Twitter is the worst with this as it ONLY has a heart. Even if you disagree, you click the heart to save it. There is no way to show another emotion and it desperately needs something like this, similar to Facebook.
And Facebook needs one more too - DISAGREE. "Like" basically means I agree, but "mad" doesn't always mean I disagree.
I can disagree with something and not have it make me "mad". I'm not sure what this emoji is, maybe it's just a thumbs down, but I think it's necessary.
The like button isn't for saving things. It's for liking them. If you want to save a tweet, Twitter has both Bookmarks and Stories you can use to file it away. If you're liking tweets to save them for later, you're just using Twitter incorrectly.
And a "Disagree" button is just a terrible idea. It immediately invites conflict into every post. Imagine writing a post about your experiences with sexual assault or something and you start getting Disagrees from people...
If social media feels like it's limiting your social expression, you might want to step away from social media.
I maybe check HN a couple times a day, have never added a new item, but have posted comments.
Due to this after however many years (Edit: almost 8 years) I don't have enough points to down vote.
Like SO was at the beginning I think graduated access like this can definitely help a community.
However, like any other gated community it's easy for the ones with high rep to form a bubble.
I think what's prevented HN from turning into SO, Twitter, etcetera is that
a) there are no real profile pages.
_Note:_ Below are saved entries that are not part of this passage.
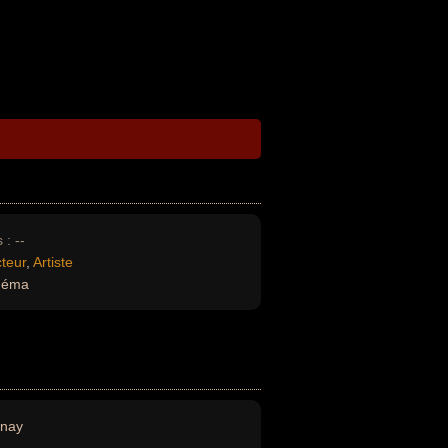
 :
--
teur
,
Artiste
inéma
snay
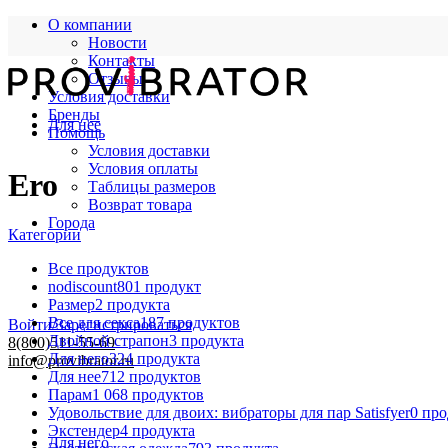
О компании
Новости
Контакты
Отзывы
Условия доставки
Бренды
Для нее
Помощь
Условия доставки
Условия оплаты
Ero
Таблицы размеров
Возврат товара
Города
Категории
Все
продуктов
nodiscount
801 продукт
Размер
2 продукта
Все для секса
187 продуктов
Войти/Зарегистрироваться
Двойной страпон
3 продукта
8(800)511-55-69
Для него
324 продукта
info@provibrator.ru
Для нее
712 продуктов
Парам
1 068 продуктов
Удовольствие для двоих: вибраторы для пар Satisfyer
0 пр
Экстендер
4 продукта
Для него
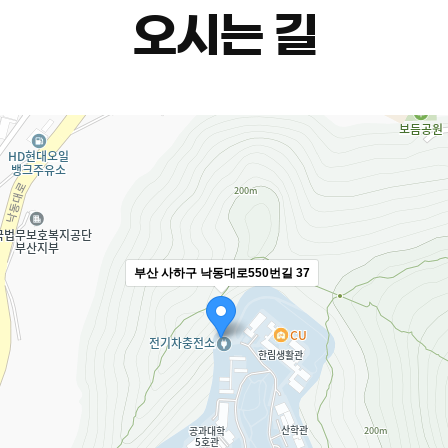
오시는 길
부산 사하구 낙동대로550번길 37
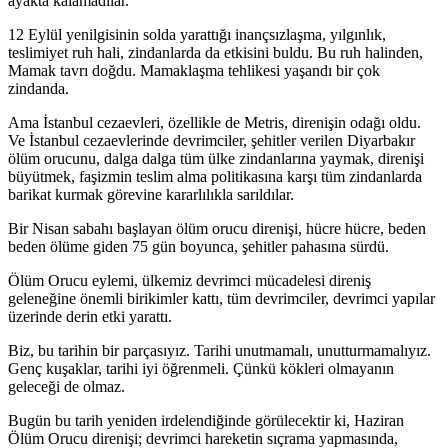
ayakta kalamadılar.
12 Eylül yenilgisinin solda yarattığı inançsızlaşma, yılgınlık,
teslimiyet ruh hali, zindanlarda da etkisini buldu. Bu ruh halinden,
Mamak tavrı doğdu. Mamaklaşma tehlikesi yaşandı bir çok
zindanda.
Ama İstanbul cezaevleri, özellikle de Metris, direnişin odağı oldu.
Ve İstanbul cezaevlerinde devrimciler, şehitler verilen Diyarbakır
ölüm orucunu, dalga dalga tüm ülke zindanlarına yaymak, direnişi
büyütmek, faşizmin teslim alma politikasına karşı tüm zindanlarda
barikat kurmak görevine kararlılıkla sarıldılar.
Bir Nisan sabahı başlayan ölüm orucu direnişi, hücre hücre, beden
beden ölüme giden 75 gün boyunca, şehitler pahasına sürdü.
Ölüm Orucu eylemi, ülkemiz devrimci mücadelesi direniş
geleneğine önemli birikimler kattı, tüm devrimciler, devrimci yapılar
üzerinde derin etki yarattı.
Biz, bu tarihin bir parçasıyız. Tarihi unutmamalı, unutturmamalıyız.
Genç kuşaklar, tarihi iyi öğrenmeli. Çünkü kökleri olmayanın
geleceği de olmaz.
Bugün bu tarih yeniden irdelendiğinde görülecektir ki, Haziran
Ölüm Orucu direnişi; devrimci hareketin sıçrama yapmasında,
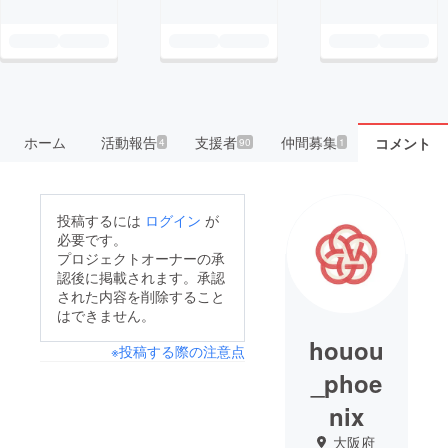
ホーム
活動報告
支援者
仲間募集
コメント
4
90
1
投稿するには
ログイン
が
必要です。
プロジェクトオーナーの承
認後に掲載されます。承認
された内容を削除すること
はできません。
houou
※投稿する際の注意点
_phoe
nix
大阪府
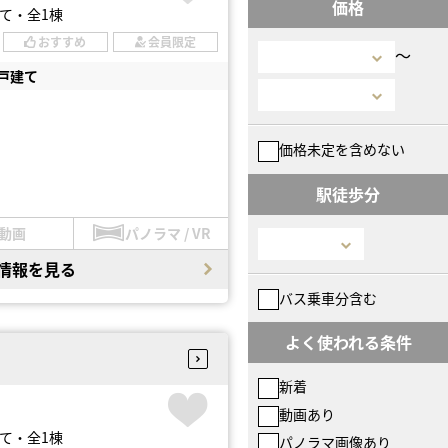
価格
て・全1棟
おすすめ
会員限定
〜
戸建て
価格未定を含めない
駅徒歩分
動画
パノラマ / VR
情報を見る
バス乗車分含む
よく使われる条件
新着
動画あり
て・全1棟
パノラマ画像あり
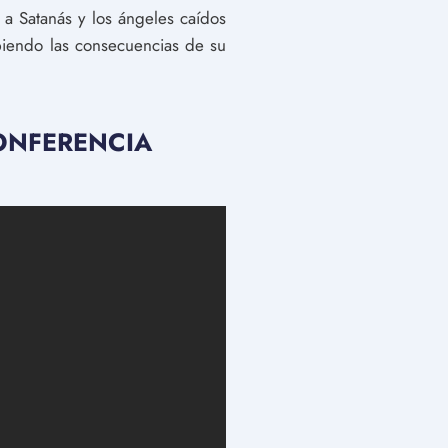
 a Satanás y los ángeles caídos
abiendo las consecuencias de su
 CONFERENCIA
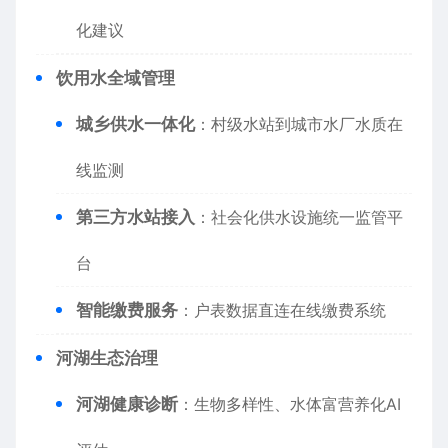
化建议
​饮用水全域管理​
​城乡供水一体化​
​：村级水站到城市水厂水质在
线监测
​第三方水站接入​
​：社会化供水设施统一监管平
台
​智能缴费服务​
​：户表数据直连在线缴费系统
​河湖生态治理​
​河湖健康诊断​
​：生物多样性、水体富营养化AI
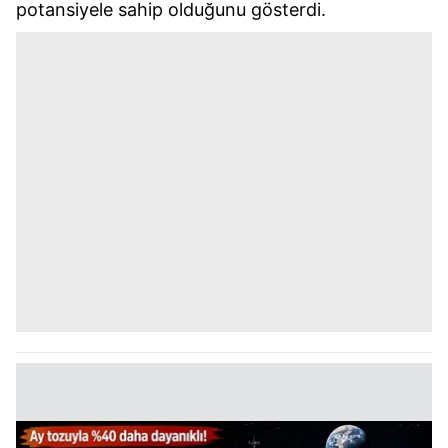
potansiyele sahip olduğunu gösterdi.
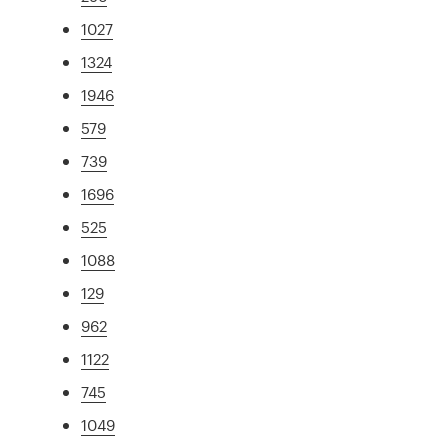
1027
1324
1946
579
739
1696
525
1088
129
962
1122
745
1049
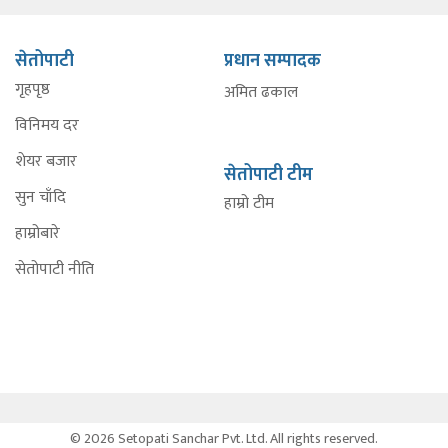
सेतोपाटी
प्रधान सम्पादक
गृहपृष्ठ
अमित ढकाल
विनिमय दर
शेयर बजार
सेतोपाटी टीम
सुन चाँदि
हाम्रो टीम
हाम्रोबारे
सेतोपाटी नीति
© 2026 Setopati Sanchar Pvt. Ltd. All rights reserved.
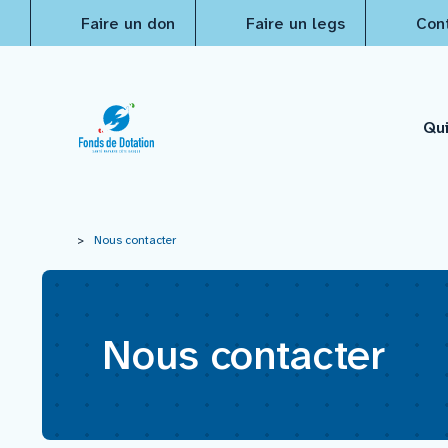
Faire un don
Faire un legs
Con
Qu
Qui sommes-nous ?
>
Nous contacter
Actualités
Nous contacter
Projets à financer
Nos réalisations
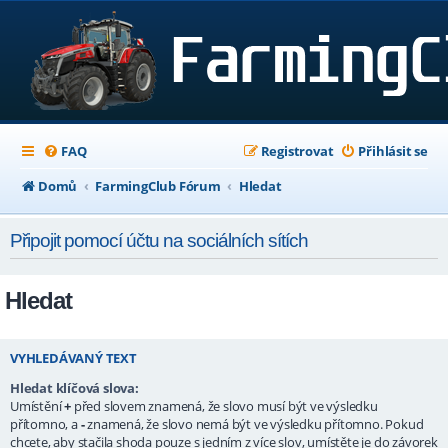
FAQ
Registrovat
Přihlásit se
Domů
FarmingClub Fórum
Hledat
Připojit pomocí účtu na sociálních sítích
Hledat
VYHLEDÁVANÝ TEXT
Hledat klíčová slova:
Umístění
+
před slovem znamená, že slovo musí být ve výsledku
přítomno, a
-
znamená, že slovo nemá být ve výsledku přítomno. Pokud
chcete, aby stačila shoda pouze s jedním z více slov, umístěte je do závorek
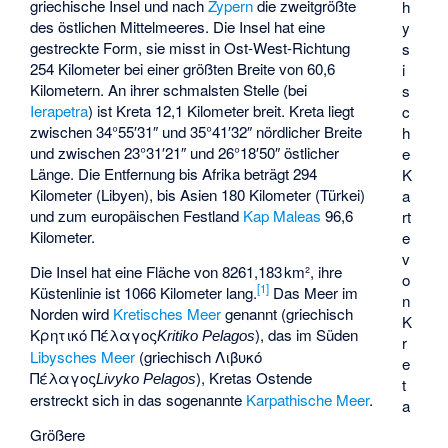
griechische Insel und nach
Zypern
die zweitgrößte
h
des östlichen Mittelmeeres. Die Insel hat eine
y
gestreckte Form, sie misst in Ost-West-Richtung
s
254 Kilometer bei einer größten Breite von 60,6
i
Kilometern. An ihrer schmalsten Stelle (bei
s
Ierapetra
) ist Kreta 12,1 Kilometer breit. Kreta liegt
c
zwischen 34°55′31″ und 35°41′32″ nördlicher Breite
h
und zwischen 23°31′21″ und 26°18′50″ östlicher
e
Länge. Die Entfernung bis Afrika beträgt 294
K
Kilometer (Libyen), bis Asien 180 Kilometer (Türkei)
a
und zum europäischen Festland
Kap Maleas
96,6
rt
Kilometer.
e
v
Die Insel hat eine Fläche von 8261,183 km², ihre
o
[
1
]
Küstenlinie ist 1066 Kilometer lang.
Das Meer im
n
Norden wird
Kretisches Meer
genannt (griechisch
K
Κρητικό Πέλαγος
), das im Süden
Kritiko Pelagos
r
Libysches Meer
(griechisch
Λιβυκό
e
Πέλαγος
), Kretas Ostende
Livyko Pelagos
t
erstreckt sich in das sogenannte
Karpathische Meer
.
a
Größere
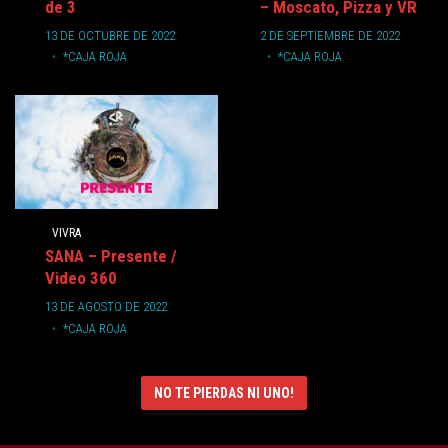
de 3
– Moscato, Pizza y VR
13 DE OCTUBRE DE 2022
2 DE SEPTIEMBRE DE 2022
*CAJA ROJA
*CAJA ROJA
VIVRA
SANA – Presente /
Video 360
13 DE AGOSTO DE 2022
*CAJA ROJA
NO TE PIERDAS NI UNO!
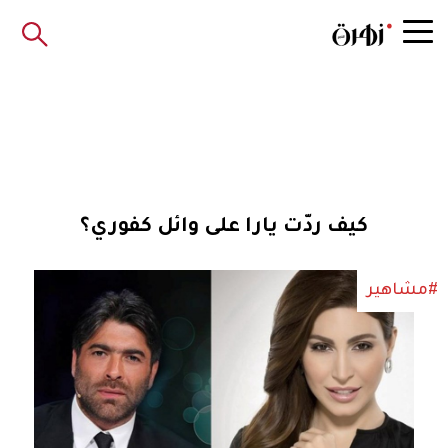
كيف ردّت يارا على وائل كفوري؟
#مشاهير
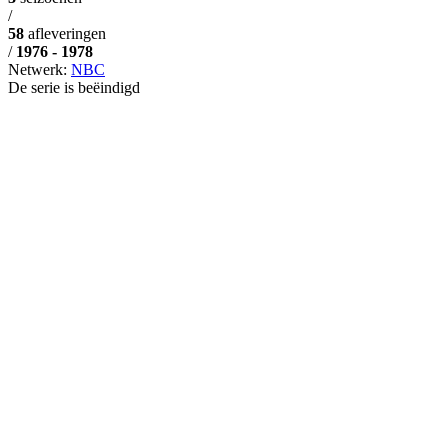
/
58
afleveringen
/
1976 - 1978
Netwerk:
NBC
De serie is beëindigd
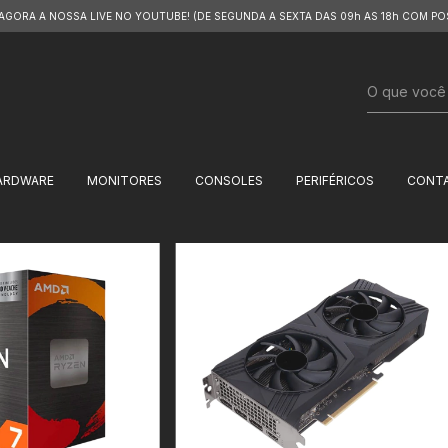
 AGORA A NOSSA LIVE NO YOUTUBE! (DE SEGUNDA A SEXTA DAS 09h AS 18h COM PO
ARDWARE
MONITORES
CONSOLES
PERIFÉRICOS
CONT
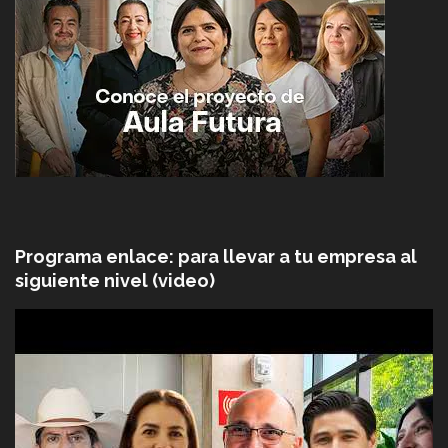
Programa enlace: para llevar a tu empresa al
siguiente nivel (video)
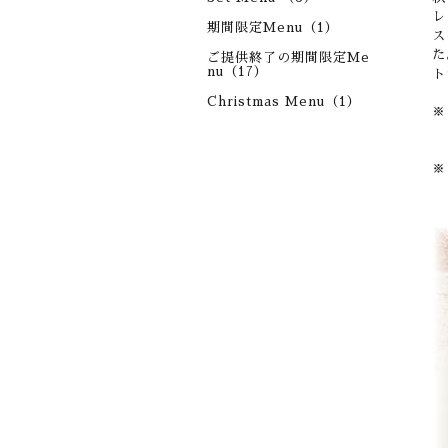
レ
期間限定Menu（1）
ス
た
ご提供終了の期間限定Me
nu（17）
ト
Christmas Menu（1）
※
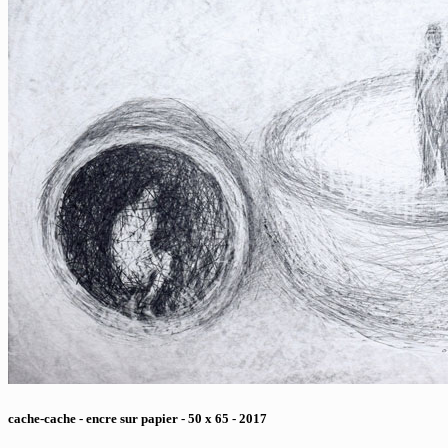
cache-cache - encre sur papier - 50 x 65 - 2017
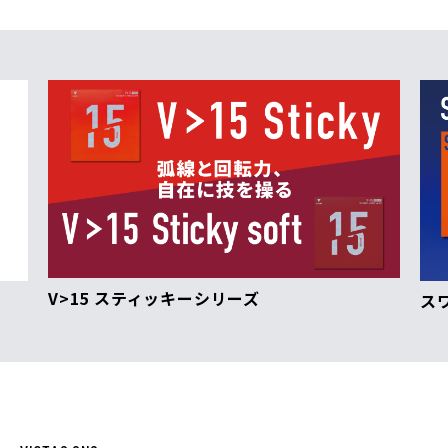
V>15 スティッキーシリーズ
ス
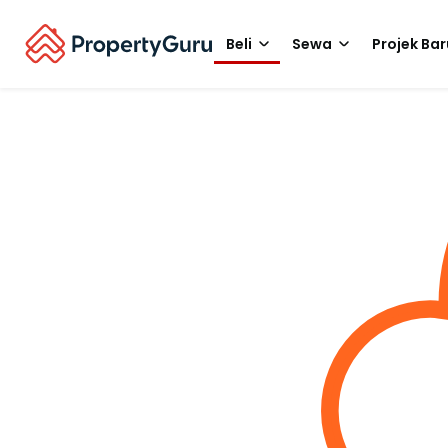
Beli
Sewa
Projek Bar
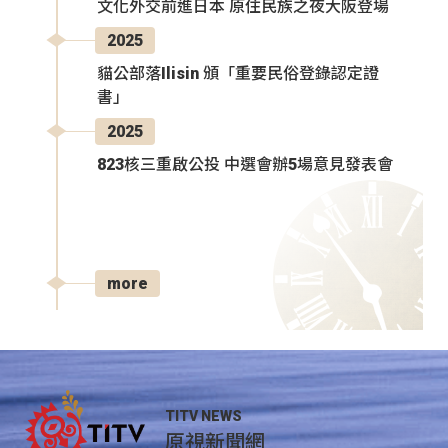
文化外交前進日本 原住民族之夜大阪登場
2025
貓公部落Ilisin 頒「重要民俗登錄認定證
書」
2025
823核三重啟公投 中選會辦5場意見發表會
more
TITV NEWS
原視新聞網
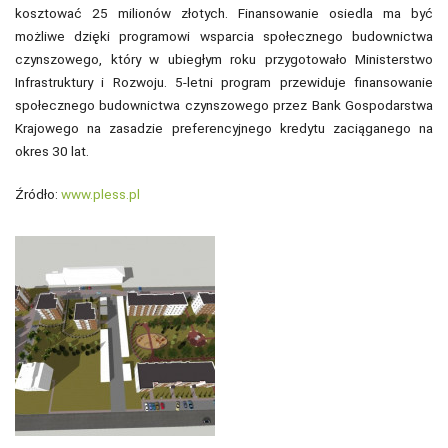
kosztować 25 milionów złotych. Finansowanie osiedla ma być
możliwe dzięki programowi wsparcia społecznego budownictwa
czynszowego, który w ubiegłym roku przygotowało Ministerstwo
Infrastruktury i Rozwoju. 5-letni program przewiduje finansowanie
społecznego budownictwa czynszowego przez Bank Gospodarstwa
Krajowego na zasadzie preferencyjnego kredytu zaciąganego na
okres 30 lat.
Źródło:
www.pless.pl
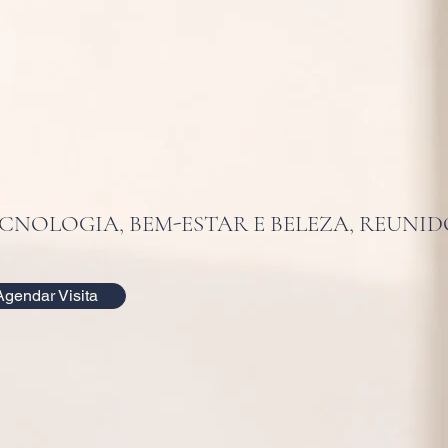
CNOLOGIA, BEM-ESTAR E BELEZA, REUNID
Agendar Visita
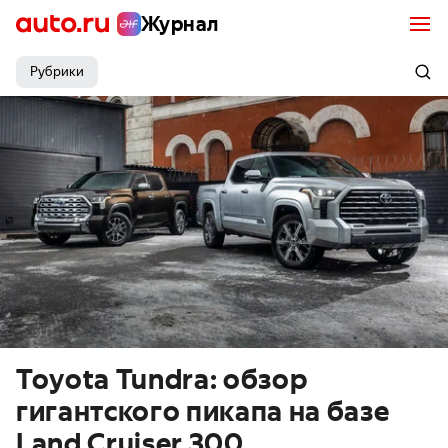
Журнал
Рубрики
Toyota Tundra: обзор
гигантского пикапа на базе
Land Cruiser 300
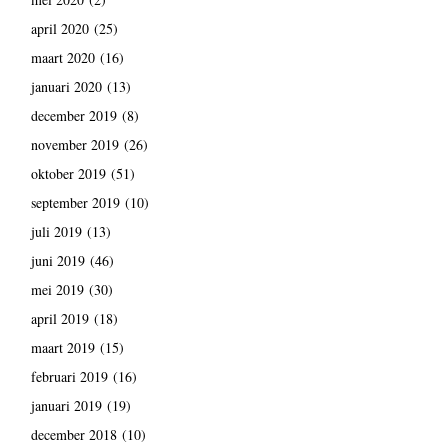
april 2020
(25)
maart 2020
(16)
januari 2020
(13)
december 2019
(8)
november 2019
(26)
oktober 2019
(51)
september 2019
(10)
juli 2019
(13)
juni 2019
(46)
mei 2019
(30)
april 2019
(18)
maart 2019
(15)
februari 2019
(16)
januari 2019
(19)
december 2018
(10)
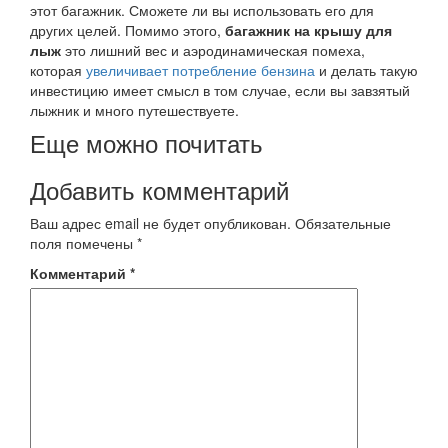
этот багажник. Сможете ли вы использовать его для
других целей. Помимо этого,
багажник на крышу для
лыж
это лишний вес и аэродинамическая помеха,
которая
увеличивает потребление бензина
и делать такую
инвестицию имеет смысл в том случае, если вы завзятый
лыжник и много путешествуете.
Еще можно почитать
Добавить комментарий
Ваш адрес email не будет опубликован.
Обязательные
поля помечены
*
Комментарий
*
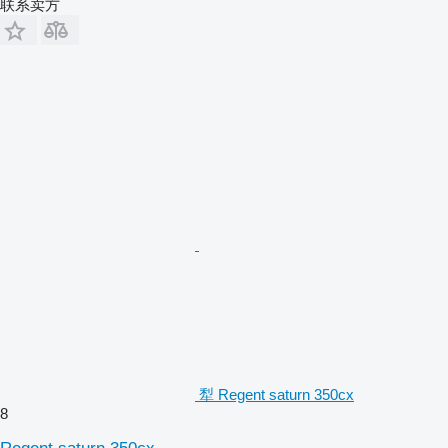
联系卖方
犁 Regent saturn 350cx
8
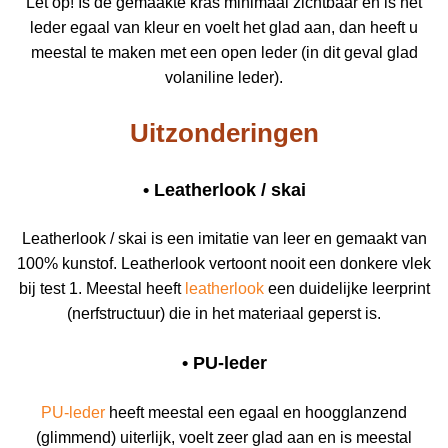
Let op! Is de gemaakte kras minimaal zichtbaar en is het
leder egaal van kleur en voelt het glad aan, dan heeft u
meestal te maken met een open leder (in dit geval glad
volaniline leder).
Uitzonderingen
• Leatherlook / skai
Leatherlook / skai is een imitatie van leer en gemaakt van
100% kunstof. Leatherlook vertoont nooit een donkere vlek
bij test 1. Meestal heeft
leatherlook
een duidelijke leerprint
(nerfstructuur) die in het materiaal geperst is.
• PU-leder
PU-leder
heeft meestal een egaal en hoogglanzend
(glimmend) uiterlijk, voelt zeer glad aan en is meestal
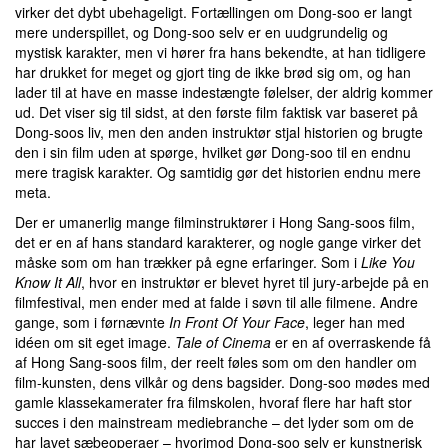
virker det dybt ubehageligt. Fortællingen om Dong-soo er langt
mere underspillet, og Dong-soo selv er en uudgrundelig og
mystisk karakter, men vi hører fra hans bekendte, at han tidligere
har drukket for meget og gjort ting de ikke brød sig om, og han
lader til at have en masse indestængte følelser, der aldrig kommer
ud. Det viser sig til sidst, at den første film faktisk var baseret på
Dong-soos liv, men den anden instruktør stjal historien og brugte
den i sin film uden at spørge, hvilket gør Dong-soo til en endnu
mere tragisk karakter. Og samtidig gør det historien endnu mere
meta.
Der er umanerlig mange filminstruktører i Hong Sang-soos film,
det er en af hans standard karakterer, og nogle gange virker det
måske som om han trækker på egne erfaringer. Som i
Like You
Know It All
, hvor en instruktør er blevet hyret til jury-arbejde på en
filmfestival, men ender med at falde i søvn til alle filmene. Andre
gange, som i førnævnte
In Front Of Your Face
, leger han med
idéen om sit eget image.
Tale of Cinema
er en af overraskende få
af Hong Sang-soos film, der reelt føles som om den handler om
film-kunsten, dens vilkår og dens bagsider. Dong-soo mødes med
gamle klassekamerater fra filmskolen, hvoraf flere har haft stor
succes i den mainstream mediebranche – det lyder som om de
har lavet sæbeoperaer – hvorimod Dong-soo selv er kunstnerisk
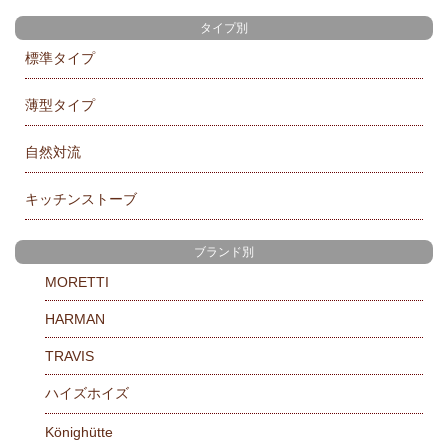
タイプ別
標準タイプ
薄型タイプ
自然対流
キッチンストーブ
ブランド別
MORETTI
HARMAN
TRAVIS
ハイズホイズ
Könighütte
The reason for coming here is to see what tech news has been shared. Sort of like subreddits, the driving content is a shared interest, not a personality.
b) there's no profit motives at work. We're not customers (or data to sell), we're people with a shared interest. This is a sort of hobby project, with the 'benevolent dictator' coming by as needed, fixing titles and links, and letting us know about technical issues with the platform.
c) anyone can upvote and see buried comments. I have the option enabled to see people who have been downvoted to gray text. Rarely do I think it's undeserved. If for some reason someone is getting buried for a legit comment usually there's a comment reply questioning the votes, by someone else, and clarifications are worked out.
d) (I assume) a lot of lurkers who can't downvote, but can, and do, upvote.
And there's probably other reasons. Which I guess means it's a combination of things, one of which is how downvoted are handled.
> There are downvotes on HN. Do they really make this community better?
For others, maybe not, but for the downvote-ees, I think that they can. There's a tendency to bridle at a downvote, but I know that, especially in my early days here, downvotes were very helpful for figuring out what posts were appropriate and welcome in this community. The downvotes were an unobtrusive way for me to get the message without a huge thread in which many people individually would have been forced to make exactly the same point.
(I do notice that, in contentious discussions, downvotes are often used to express disagreement, rather than the idea that a post is not a valuable contribution, and I think that's a shame.)
And Facebook needs one more too - DISAGREE. "Like" basically means I agree, but "mad" doesn't always mean I disagree.
I can disagree with something and not have it make me "mad". I'm not sure what this emoji is, maybe it's just a thumbs down, but I think it's necessary.